A prolific inventor, Kamen is best known for his invention of the Segway and a wheelchair that can climb stairs, known as the iBOT®. Many of his inventions, such as a drug infusion pump, portable dialysis machine and water purification systems were developed to improve the human condition. He is the named inventor on more than 1,000 patents.
An inventor whose goal is to improve lives around the world
Dean Kamen was born into a Jewish family in 1951 on Long Island, NY. His father, Jack Kamen was a comic illustrator, working for EC comics. Becoming interested in the application of technology at an early age, Kamen’s entrepreneurial spirit began to show when he developed light and sound systems for museums and local bands while still in high school, earning up to $60,000 annually before graduation.

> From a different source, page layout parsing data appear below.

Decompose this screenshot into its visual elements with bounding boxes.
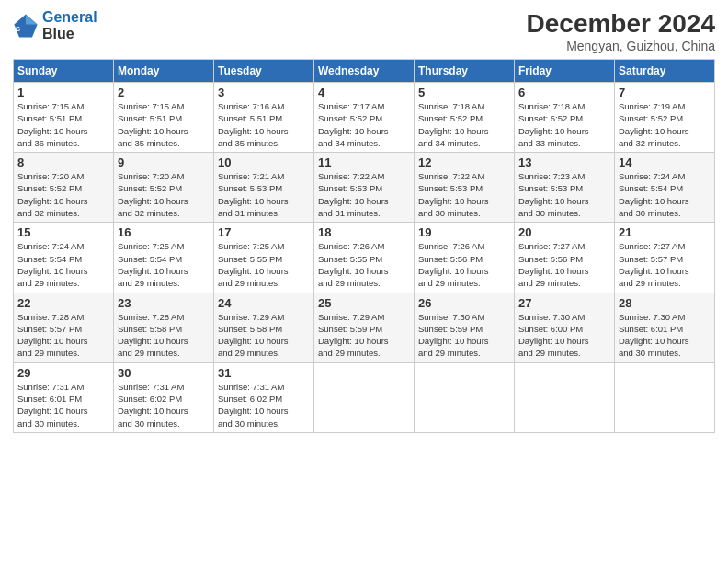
day-number: 6 [518, 86, 610, 99]
logo-text: General Blue [42, 9, 97, 41]
table-row: 2Sunrise: 7:15 AM Sunset: 5:51 PM Daylig… [114, 83, 214, 153]
calendar-week-row: 8Sunrise: 7:20 AM Sunset: 5:52 PM Daylig… [14, 153, 715, 223]
day-number: 12 [418, 155, 510, 169]
day-number: 1 [17, 86, 109, 99]
table-row: 9Sunrise: 7:20 AM Sunset: 5:52 PM Daylig… [114, 153, 214, 223]
day-info: Sunrise: 7:25 AM Sunset: 5:55 PM Dayligh… [218, 240, 310, 289]
day-number: 17 [218, 225, 310, 239]
page-subtitle: Mengyan, Guizhou, China [527, 39, 715, 53]
day-info: Sunrise: 7:24 AM Sunset: 5:54 PM Dayligh… [619, 170, 711, 219]
table-row: 19Sunrise: 7:26 AM Sunset: 5:56 PM Dayli… [415, 223, 515, 293]
day-info: Sunrise: 7:15 AM Sunset: 5:51 PM Dayligh… [17, 100, 109, 149]
day-info: Sunrise: 7:21 AM Sunset: 5:53 PM Dayligh… [218, 170, 310, 219]
day-info: Sunrise: 7:22 AM Sunset: 5:53 PM Dayligh… [418, 170, 510, 219]
calendar-header-row: Sunday Monday Tuesday Wednesday Thursday… [14, 60, 715, 83]
day-info: Sunrise: 7:31 AM Sunset: 6:02 PM Dayligh… [218, 381, 310, 430]
table-row: 22Sunrise: 7:28 AM Sunset: 5:57 PM Dayli… [14, 293, 114, 362]
table-row: 5Sunrise: 7:18 AM Sunset: 5:52 PM Daylig… [415, 83, 515, 153]
table-row: 27Sunrise: 7:30 AM Sunset: 6:00 PM Dayli… [515, 293, 615, 362]
table-row: 17Sunrise: 7:25 AM Sunset: 5:55 PM Dayli… [214, 223, 314, 293]
svg-text:G: G [16, 25, 21, 31]
table-row: 3Sunrise: 7:16 AM Sunset: 5:51 PM Daylig… [214, 83, 314, 153]
table-row: 23Sunrise: 7:28 AM Sunset: 5:58 PM Dayli… [114, 293, 214, 362]
page-container: G General Blue December 2024 Mengyan, Gu… [0, 0, 728, 439]
day-number: 8 [17, 155, 109, 169]
table-row: 7Sunrise: 7:19 AM Sunset: 5:52 PM Daylig… [615, 83, 715, 153]
day-number: 5 [418, 86, 510, 99]
day-number: 18 [318, 225, 410, 239]
header-friday: Friday [515, 60, 615, 83]
table-row: 1Sunrise: 7:15 AM Sunset: 5:51 PM Daylig… [14, 83, 114, 153]
table-row: 11Sunrise: 7:22 AM Sunset: 5:53 PM Dayli… [314, 153, 415, 223]
day-number: 10 [218, 155, 310, 169]
table-row [314, 362, 415, 432]
day-info: Sunrise: 7:19 AM Sunset: 5:52 PM Dayligh… [619, 100, 711, 149]
day-info: Sunrise: 7:15 AM Sunset: 5:51 PM Dayligh… [118, 100, 210, 149]
table-row: 13Sunrise: 7:23 AM Sunset: 5:53 PM Dayli… [515, 153, 615, 223]
table-row: 25Sunrise: 7:29 AM Sunset: 5:59 PM Dayli… [314, 293, 415, 362]
table-row: 28Sunrise: 7:30 AM Sunset: 6:01 PM Dayli… [615, 293, 715, 362]
svg-marker-1 [26, 14, 38, 24]
day-number: 20 [518, 225, 610, 239]
day-info: Sunrise: 7:27 AM Sunset: 5:57 PM Dayligh… [619, 240, 711, 289]
header: G General Blue December 2024 Mengyan, Gu… [13, 9, 715, 53]
calendar-week-row: 22Sunrise: 7:28 AM Sunset: 5:57 PM Dayli… [14, 293, 715, 362]
day-info: Sunrise: 7:28 AM Sunset: 5:58 PM Dayligh… [118, 311, 210, 360]
day-info: Sunrise: 7:25 AM Sunset: 5:54 PM Dayligh… [118, 240, 210, 289]
day-number: 30 [118, 366, 210, 380]
table-row: 14Sunrise: 7:24 AM Sunset: 5:54 PM Dayli… [615, 153, 715, 223]
header-tuesday: Tuesday [214, 60, 314, 83]
table-row: 12Sunrise: 7:22 AM Sunset: 5:53 PM Dayli… [415, 153, 515, 223]
table-row [615, 362, 715, 432]
day-info: Sunrise: 7:22 AM Sunset: 5:53 PM Dayligh… [318, 170, 410, 219]
day-info: Sunrise: 7:30 AM Sunset: 6:00 PM Dayligh… [518, 311, 610, 360]
day-number: 7 [619, 86, 711, 99]
table-row: 6Sunrise: 7:18 AM Sunset: 5:52 PM Daylig… [515, 83, 615, 153]
header-thursday: Thursday [415, 60, 515, 83]
day-info: Sunrise: 7:20 AM Sunset: 5:52 PM Dayligh… [17, 170, 109, 219]
calendar-table: Sunday Monday Tuesday Wednesday Thursday… [13, 59, 715, 433]
day-info: Sunrise: 7:20 AM Sunset: 5:52 PM Dayligh… [118, 170, 210, 219]
day-number: 2 [118, 86, 210, 99]
table-row: 31Sunrise: 7:31 AM Sunset: 6:02 PM Dayli… [214, 362, 314, 432]
day-info: Sunrise: 7:29 AM Sunset: 5:59 PM Dayligh… [318, 311, 410, 360]
calendar-week-row: 29Sunrise: 7:31 AM Sunset: 6:01 PM Dayli… [14, 362, 715, 432]
table-row: 15Sunrise: 7:24 AM Sunset: 5:54 PM Dayli… [14, 223, 114, 293]
day-number: 28 [619, 296, 711, 310]
header-sunday: Sunday [14, 60, 114, 83]
day-info: Sunrise: 7:31 AM Sunset: 6:01 PM Dayligh… [17, 381, 109, 430]
header-saturday: Saturday [615, 60, 715, 83]
day-number: 22 [17, 296, 109, 310]
day-number: 27 [518, 296, 610, 310]
day-info: Sunrise: 7:23 AM Sunset: 5:53 PM Dayligh… [518, 170, 610, 219]
header-monday: Monday [114, 60, 214, 83]
page-title: December 2024 [527, 9, 715, 39]
logo-icon: G [13, 13, 39, 39]
day-number: 11 [318, 155, 410, 169]
day-info: Sunrise: 7:31 AM Sunset: 6:02 PM Dayligh… [118, 381, 210, 430]
table-row: 16Sunrise: 7:25 AM Sunset: 5:54 PM Dayli… [114, 223, 214, 293]
table-row: 8Sunrise: 7:20 AM Sunset: 5:52 PM Daylig… [14, 153, 114, 223]
day-number: 26 [418, 296, 510, 310]
day-number: 24 [218, 296, 310, 310]
table-row: 30Sunrise: 7:31 AM Sunset: 6:02 PM Dayli… [114, 362, 214, 432]
day-number: 25 [318, 296, 410, 310]
day-number: 14 [619, 155, 711, 169]
table-row: 18Sunrise: 7:26 AM Sunset: 5:55 PM Dayli… [314, 223, 415, 293]
table-row: 24Sunrise: 7:29 AM Sunset: 5:58 PM Dayli… [214, 293, 314, 362]
day-info: Sunrise: 7:30 AM Sunset: 6:01 PM Dayligh… [619, 311, 711, 360]
day-info: Sunrise: 7:28 AM Sunset: 5:57 PM Dayligh… [17, 311, 109, 360]
day-number: 3 [218, 86, 310, 99]
table-row: 21Sunrise: 7:27 AM Sunset: 5:57 PM Dayli… [615, 223, 715, 293]
day-number: 15 [17, 225, 109, 239]
day-number: 19 [418, 225, 510, 239]
day-info: Sunrise: 7:17 AM Sunset: 5:52 PM Dayligh… [318, 100, 410, 149]
day-number: 29 [17, 366, 109, 380]
table-row [515, 362, 615, 432]
table-row [415, 362, 515, 432]
header-wednesday: Wednesday [314, 60, 415, 83]
title-section: December 2024 Mengyan, Guizhou, China [527, 9, 715, 53]
day-number: 23 [118, 296, 210, 310]
day-number: 31 [218, 366, 310, 380]
day-info: Sunrise: 7:30 AM Sunset: 5:59 PM Dayligh… [418, 311, 510, 360]
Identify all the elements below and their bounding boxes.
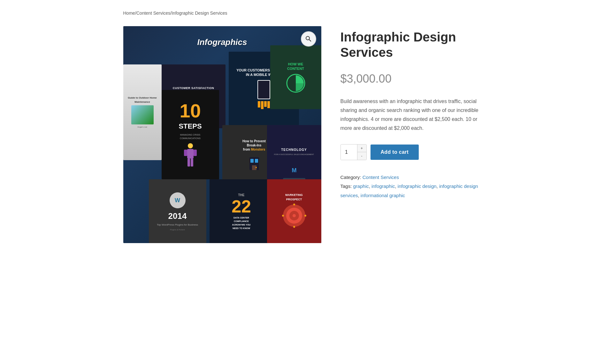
quantity-increment-button[interactable]: + xyxy=(357,145,366,152)
svg-point-11 xyxy=(256,167,257,168)
thumb-how-we-content: HOW WECONTENT xyxy=(270,45,321,109)
steps-number: 10 xyxy=(180,101,201,121)
svg-rect-9 xyxy=(255,159,258,163)
tag-link-4[interactable]: informational graphic xyxy=(361,193,405,198)
guide-label: Guide to Outdoor Home Maintenance xyxy=(126,96,159,104)
quantity-buttons: + - xyxy=(357,145,366,160)
svg-rect-5 xyxy=(187,159,190,167)
breadcrumb: Home/Content Services/Infographic Design… xyxy=(123,10,481,17)
product-image-wrapper: Infographics Guide to Outdoor Home Maint… xyxy=(123,26,321,243)
dc-subtitle: DATA CENTERCOMPLIANCEACRONYMS YOUNEED TO… xyxy=(232,216,251,230)
thumb-prospect: MARKETING PROSPECT xyxy=(267,179,321,243)
zoom-button[interactable] xyxy=(301,31,316,47)
svg-rect-2 xyxy=(187,149,194,159)
svg-rect-8 xyxy=(250,159,254,163)
svg-point-1 xyxy=(188,143,193,148)
svg-point-22 xyxy=(293,214,296,217)
product-image-title: Infographics xyxy=(197,36,247,49)
category-row: Category: Content Services xyxy=(340,173,481,182)
steps-label: STEPS xyxy=(179,121,202,132)
steps-subtitle: MANAGING CRISISCOMMUNICATIONS xyxy=(180,133,201,140)
page-wrapper: Home/Content Services/Infographic Design… xyxy=(111,0,494,253)
product-title: Infographic Design Services xyxy=(340,29,481,60)
svg-point-23 xyxy=(293,204,295,205)
category-label: Category: xyxy=(340,175,361,180)
quantity-decrement-button[interactable]: - xyxy=(357,152,366,160)
svg-point-24 xyxy=(293,226,295,228)
svg-text:M: M xyxy=(292,167,296,174)
hwc-title: HOW WECONTENT xyxy=(287,62,304,71)
product-layout: Infographics Guide to Outdoor Home Maint… xyxy=(123,26,481,243)
tag-link-2[interactable]: infographic design xyxy=(398,183,437,189)
prospect-label: MARKETING xyxy=(285,193,303,197)
svg-point-25 xyxy=(282,215,284,217)
svg-rect-6 xyxy=(191,159,193,167)
dc-number: 22 xyxy=(232,198,251,215)
product-image: Infographics Guide to Outdoor Home Maint… xyxy=(123,26,321,243)
thumb-guide: Guide to Outdoor Home Maintenance Angie'… xyxy=(123,64,162,160)
thumb-22-data-center: THE 22 DATA CENTERCOMPLIANCEACRONYMS YOU… xyxy=(210,179,273,243)
product-meta: Category: Content Services Tags: graphic… xyxy=(340,173,481,200)
bi-title: How to PreventBreak-Insfrom Monsters xyxy=(242,139,266,152)
wp-year: 2014 xyxy=(168,210,187,223)
svg-point-26 xyxy=(304,215,306,217)
product-price: $3,000.00 xyxy=(340,70,481,88)
tag-link-0[interactable]: graphic xyxy=(353,183,369,189)
tags-label: Tags: xyxy=(340,183,352,189)
breadcrumb-text: Home/Content Services/Infographic Design… xyxy=(123,11,227,16)
tech-title: TECHNOLOGY xyxy=(281,147,307,152)
quantity-wrapper: + - xyxy=(340,144,367,160)
add-to-cart-button[interactable]: Add to cart xyxy=(371,145,419,160)
product-details: Infographic Design Services $3,000.00 Bu… xyxy=(340,26,481,200)
thumb-10-steps: 10 STEPS MANAGING CRISISCOMMUNICATIONS xyxy=(162,90,219,179)
prospect-sublabel: PROSPECT xyxy=(286,197,302,202)
tags-row: Tags: graphic, infographic, infographic … xyxy=(340,182,481,200)
thumb-wordpress-2014: W 2014 Top WordPress Plugins for Busines… xyxy=(149,179,206,243)
svg-rect-3 xyxy=(184,150,187,156)
quantity-input[interactable] xyxy=(341,145,357,160)
category-link[interactable]: Content Services xyxy=(363,175,399,180)
tag-link-1[interactable]: infographic xyxy=(371,183,395,189)
wp-subtitle: Top WordPress Plugins for Business xyxy=(157,223,198,227)
svg-rect-4 xyxy=(194,150,197,156)
wp-logo: W xyxy=(170,192,186,208)
image-collage: Guide to Outdoor Home Maintenance Angie'… xyxy=(123,26,321,243)
quantity-cart-row: + - Add to cart xyxy=(340,144,481,160)
product-description: Build awareness with an infographic that… xyxy=(340,97,481,133)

While he was still an undergraduate at Worcester Polytechnic Institute, Kamen developed the first wearable infusion pump, AutoSyringe. This was a godsend to patients, such as diabetics, who require the steady administration of precise quantities of medication. Quickly accepted by the medical community, the device enabled patients to lead relatively normal lives while reducing the complications arising from painful daily injections. Kamen dropped out of college to found AutoSyringe, Inc., to build and sell the device. When he was only 30 he sold the company to Baxter International and founded DEKA (DEan KAmen) Research and Development Corp.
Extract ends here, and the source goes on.